Across the street from the Nisson Towers, the Children of Hope Academy operates on a donation and volunteer-only basis, meaning it doesn’t pay its volunteers or owners, and it doesn’t take money from its students. The academy teaches people who are over 18 and are mentally challenged.
“I wanted to do an event because it would give me the opportunity to see if I wanted to plan or run events,” Busse said.
Like the Folks sisters, Busse said this event has helped her be more involved in the community. Busse said this event forced her out of her comfort zone, which is something she is grateful for.
Joshua Kaneversky, a senior communication major from Visalia, California, is writing a research paper for his capstone, but he has put a current, trendy spin on his project.

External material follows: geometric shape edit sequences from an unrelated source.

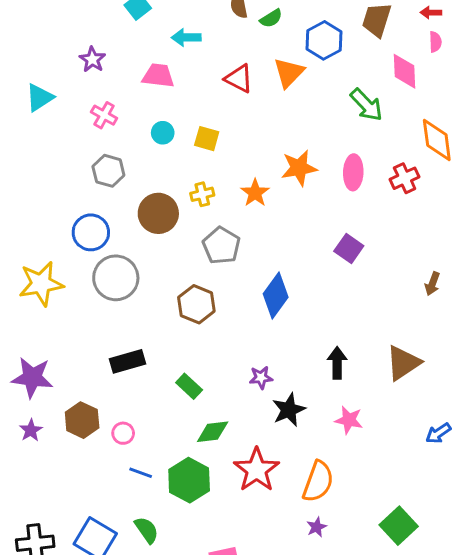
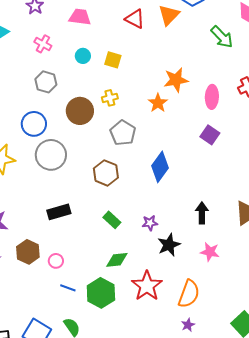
pink ellipse: (353, 172) -> (212, 97), moved
orange star: (255, 193) -> (158, 103), moved
green rectangle: (189, 386) -> (112, 220), moved

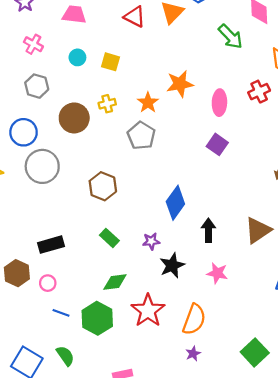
orange star: (158, 103) -> (148, 103), moved
gray pentagon: (123, 133) -> (141, 136), moved
blue diamond: (160, 167) -> (175, 203), moved
black rectangle: (59, 212) -> (51, 245), moved

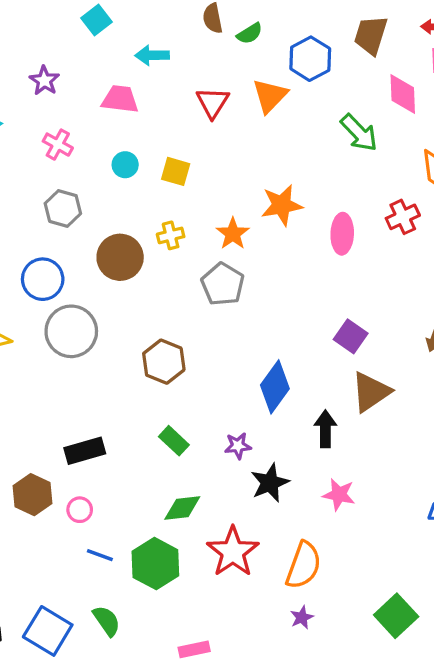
red triangle: (135, 17) -> (213, 102), turned 35
purple square: (217, 144) -> (351, 336), moved
brown triangle: (258, 230) -> (371, 392), moved

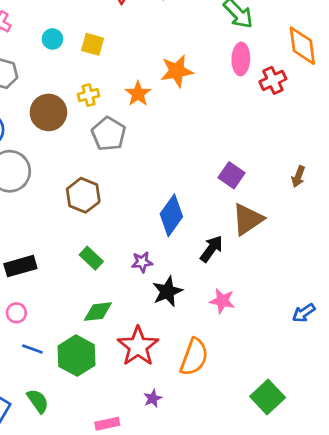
pink ellipse: (342, 234) -> (241, 59), moved
gray pentagon: (223, 284) -> (109, 134), moved
black arrow: (325, 429) -> (211, 249), turned 36
purple star: (302, 617) -> (153, 398), moved

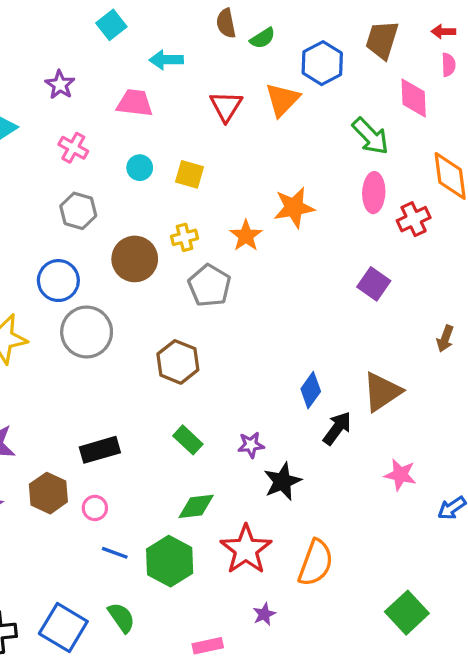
purple square: (232, 175) -> (374, 284), moved
blue diamond: (171, 215) -> (311, 390), moved, size x0.7
pink star: (222, 301) -> (400, 475), moved

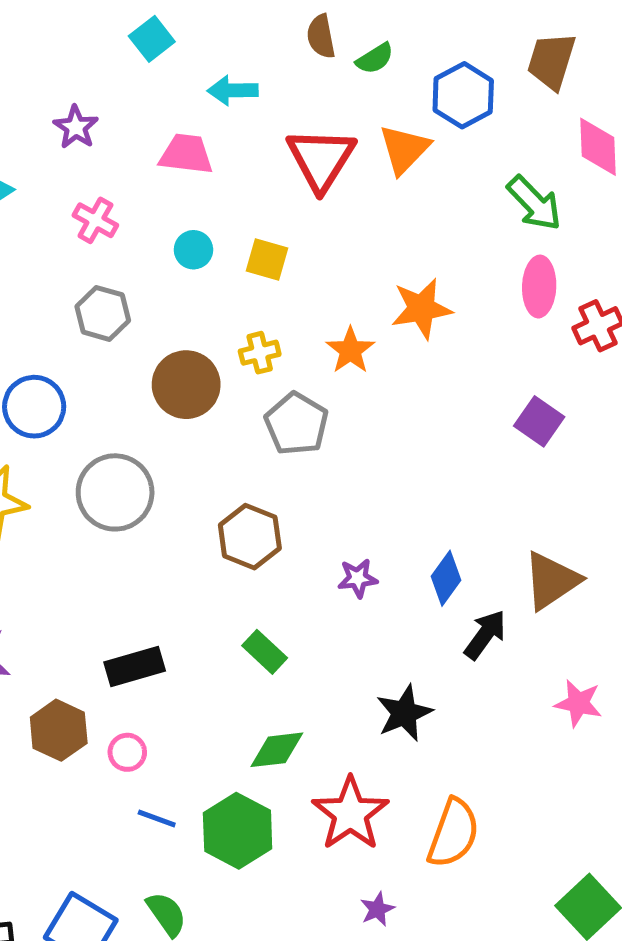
red triangle: (226, 106) -> (321, 159), size x1.4
blue circle: (58, 281) -> (34, 407), moved
purple star: (251, 445) -> (358, 578), moved

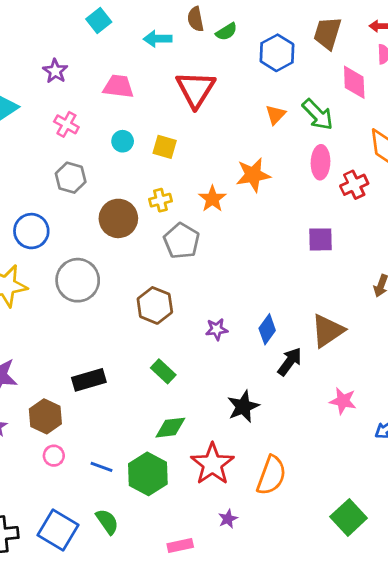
cyan arrow: (233, 90) -> (158, 39), moved
orange triangle: (404, 149) -> (276, 115), moved, size x0.7
purple square: (539, 421) -> (321, 239), turned -36
pink circle: (127, 752) -> (54, 456), moved

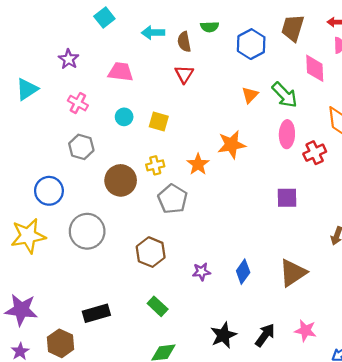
brown semicircle: (196, 19) -> (184, 42), moved
green semicircle: (226, 32) -> (210, 27), turned 30
red triangle: (196, 89) -> (184, 74), size x0.6
black arrow: (290, 362) -> (265, 335), moved

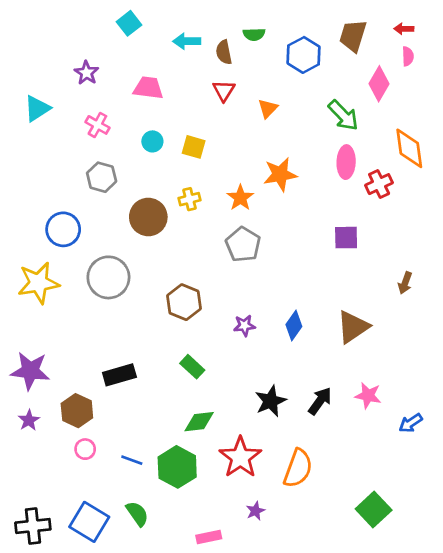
pink diamond: (315, 68) -> (379, 84), turned 32
orange triangle: (250, 95) -> (268, 108), moved
gray pentagon: (173, 199) -> (243, 244), moved

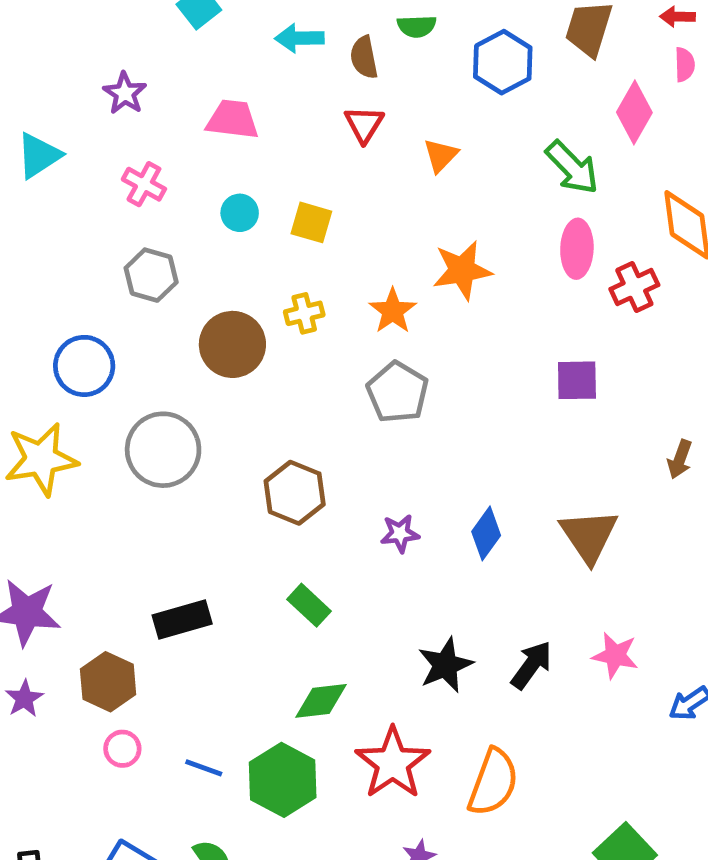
brown triangle: (353, 327) -> (589, 536), turned -30

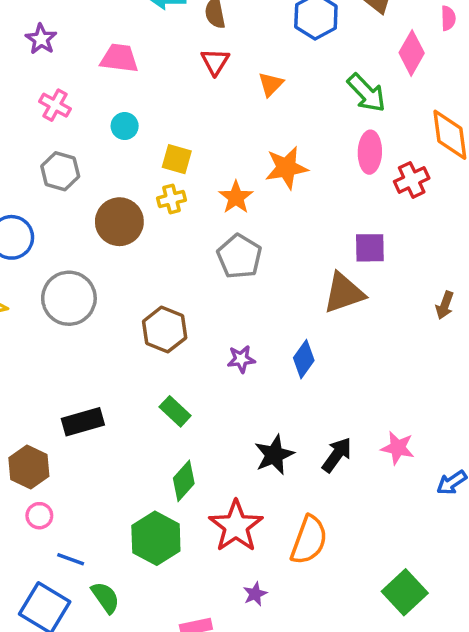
yellow square: (311, 222) -> (177, 159), moved
brown triangle: (589, 536) -> (344, 293), moved, turned 45
green diamond: (321, 701) -> (184, 481), turned -42
blue line: (204, 768) -> (71, 559), moved

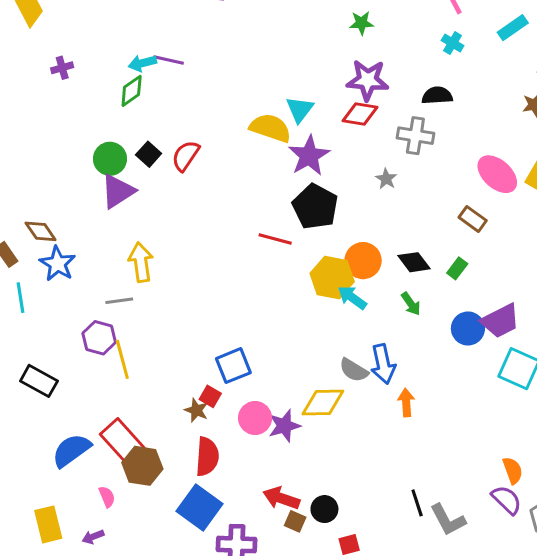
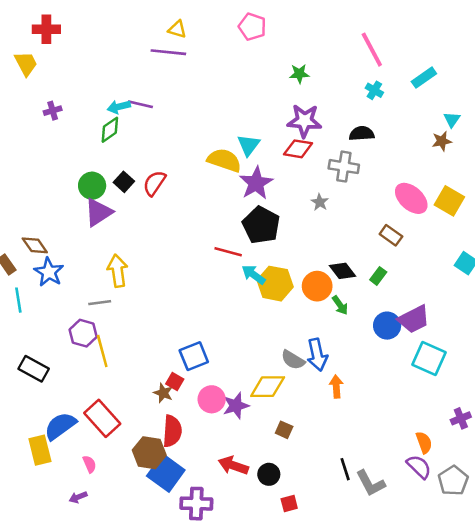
orange circle: (363, 261) -> (317, 286), moved
cyan arrow: (352, 298) -> (254, 275), moved
brown hexagon: (142, 466) -> (149, 453), moved
brown square: (295, 521) -> (284, 430), moved
yellow rectangle: (48, 524) -> (40, 450), moved

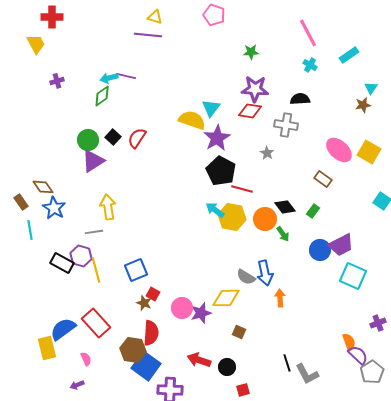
red line: (228, 252) -> (242, 189), moved
blue square: (194, 356) -> (136, 270), moved
black rectangle: (34, 369) -> (62, 263), moved
purple semicircle: (419, 467) -> (358, 355), moved

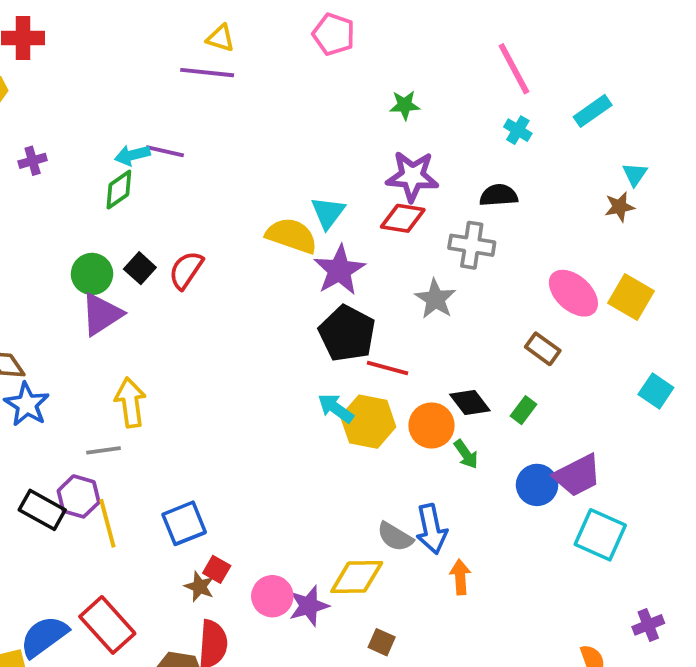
gray star: (267, 153) -> (435, 299), size x1.5

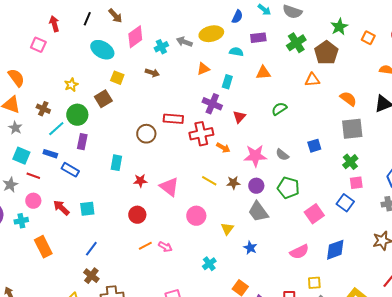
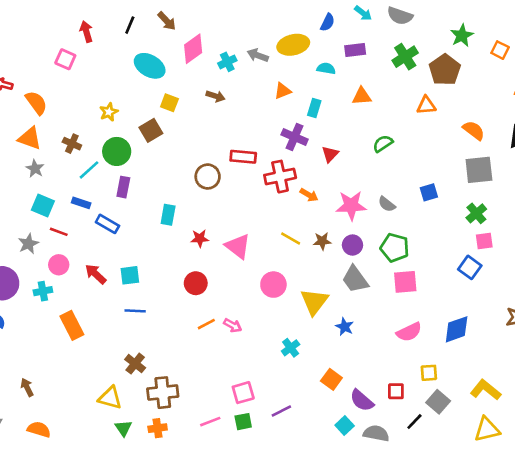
pink square: (314, 214) -> (405, 282), moved, turned 30
yellow triangle: (227, 229) -> (314, 302), size x1.6
blue line: (91, 249) -> (135, 311), moved, turned 56

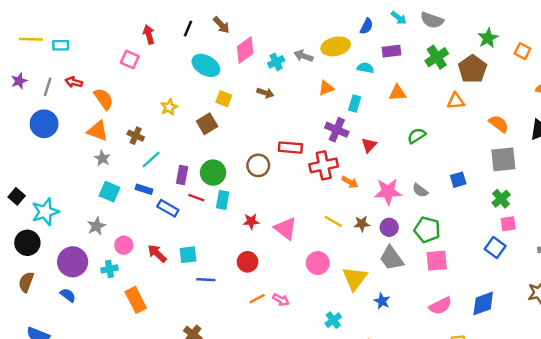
green circle: (117, 151) -> (213, 173), moved
red line: (59, 232) -> (196, 198), moved
blue line: (135, 311) -> (206, 280), moved

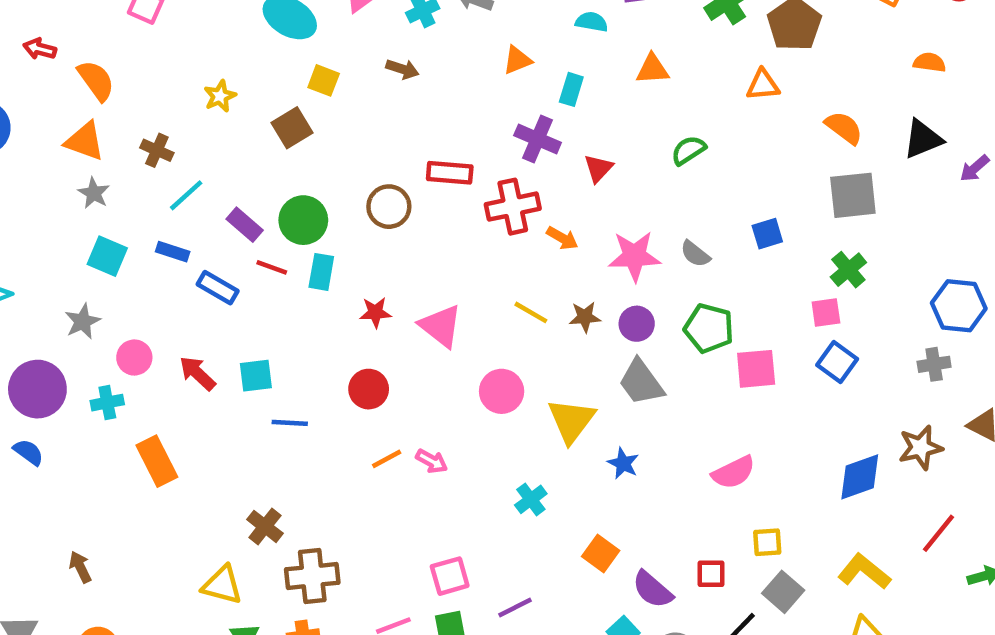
purple rectangle: (182, 175) -> (245, 225), turned -60
pink square: (508, 224) -> (826, 312), moved
pink square: (437, 261) -> (756, 369), moved
blue diamond: (483, 303) -> (860, 477), moved

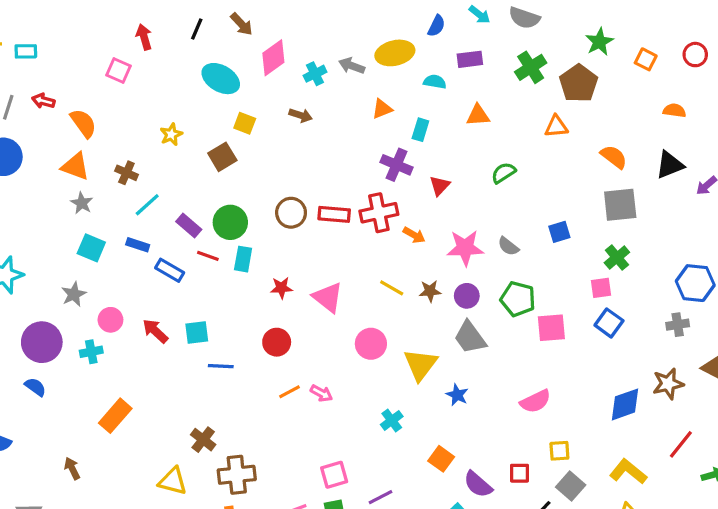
red rectangle: (450, 173) -> (334, 214), moved
orange rectangle: (157, 461) -> (115, 416), moved, turned 68

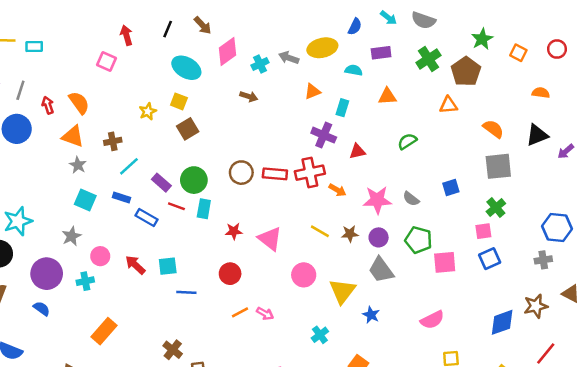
red arrow: (43, 101) -> (48, 105), moved, turned 56
yellow square: (245, 123) -> (179, 101), moved
brown cross: (126, 173) -> (113, 141), turned -35
red triangle: (440, 186) -> (357, 151), turned 35
blue square: (609, 323) -> (490, 259), turned 30

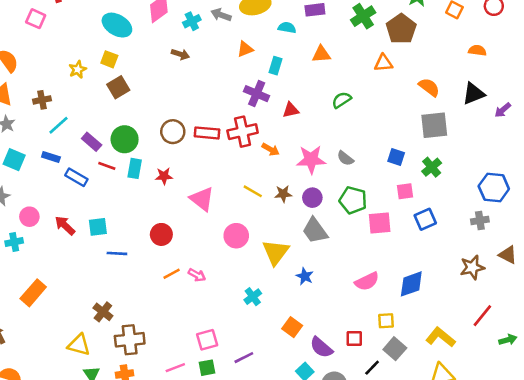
blue square: (451, 188) -> (396, 157), moved, turned 35
red star: (234, 231) -> (164, 176), moved
pink square: (483, 231) -> (405, 191), moved
blue diamond: (502, 322) -> (411, 284), moved

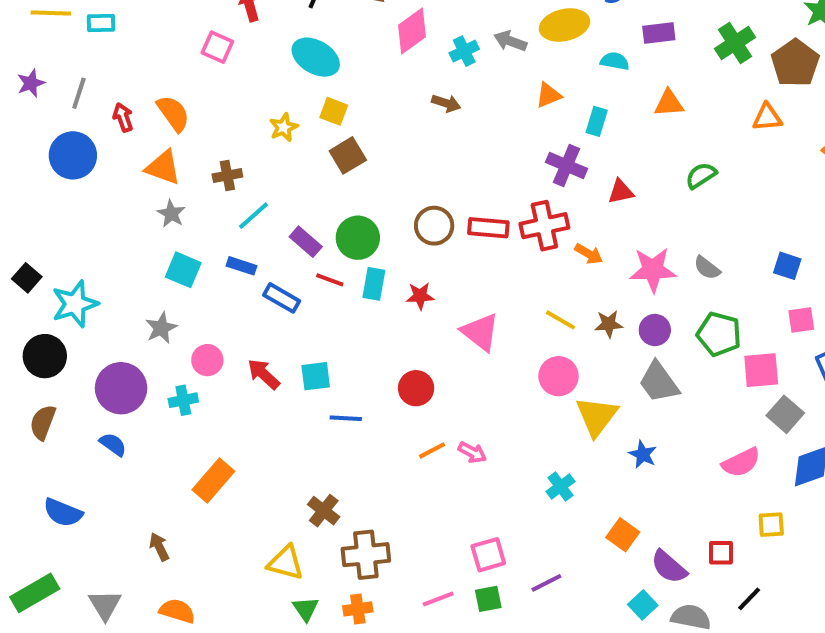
cyan ellipse: (117, 25) -> (316, 57), moved
pink circle: (236, 236) -> (559, 376), moved
gray square: (395, 349) -> (785, 414), moved

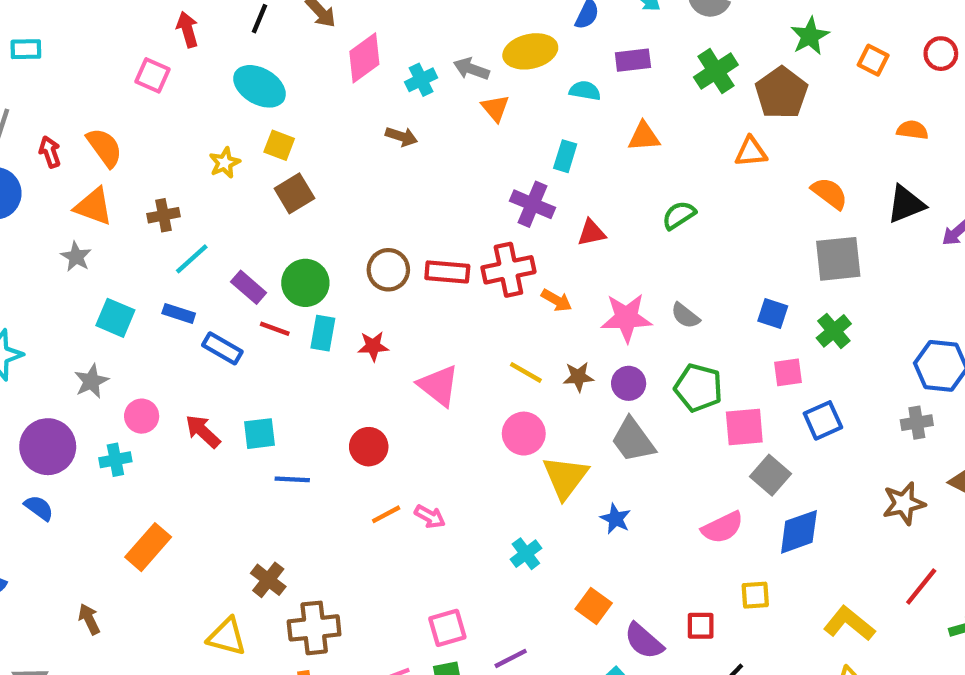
orange triangle: (548, 95) -> (495, 108), moved, turned -48
gray star: (171, 214) -> (76, 257), moved

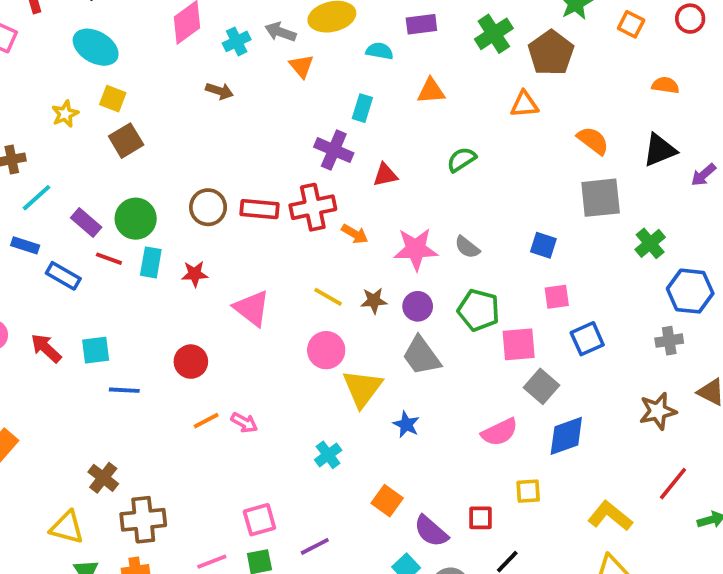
green cross: (834, 331) -> (650, 243), moved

Kaneversky’s project, “A Rhetorical Analysis of Hillary Clinton and Donald Trump’s Social Media Campaigns,” follows the Facebook posts of both presidential candidates from Jan. 1 to Feb. 4, which was around the time the Iowa caucus took place.
Kaneversky said he enjoys analyzing social media, his area of study, which is why he chose this topic. He said social media is a current issue and is interesting to young adults.
He said he found Clinton used a professional approach whereas Trump was more spontaneous in his posts.
“Donald Trump is way more successful than Hillary Clinton [with social media] because social media users want open and honest communication, and they don’t want something that’s filtered through,” Kaneversky said.
Kaneversky said he is glad he was able to pick an interesting a current topic for his final project. Social media is something that interests him, he said, and he had a fun time doing it.